▶ [WHAT YOU WILL DO] An exact copy of each record is required.

▶ [THE DATA]
• • • • • • •
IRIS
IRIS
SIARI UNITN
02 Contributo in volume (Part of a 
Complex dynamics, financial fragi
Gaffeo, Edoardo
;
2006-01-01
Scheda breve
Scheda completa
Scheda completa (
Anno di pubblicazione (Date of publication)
• • • • • • •
▶ [EXPECTED ANSWER]
IRIS
IRIS
SIARI UNITN
02 Contributo in volume (Part of a 
Complex dynamics, financial fragi
Gaffeo, Edoardo
;
2006-01-01
Scheda breve
Scheda completa
Scheda completa (
Anno di pubblicazione (Date of publication)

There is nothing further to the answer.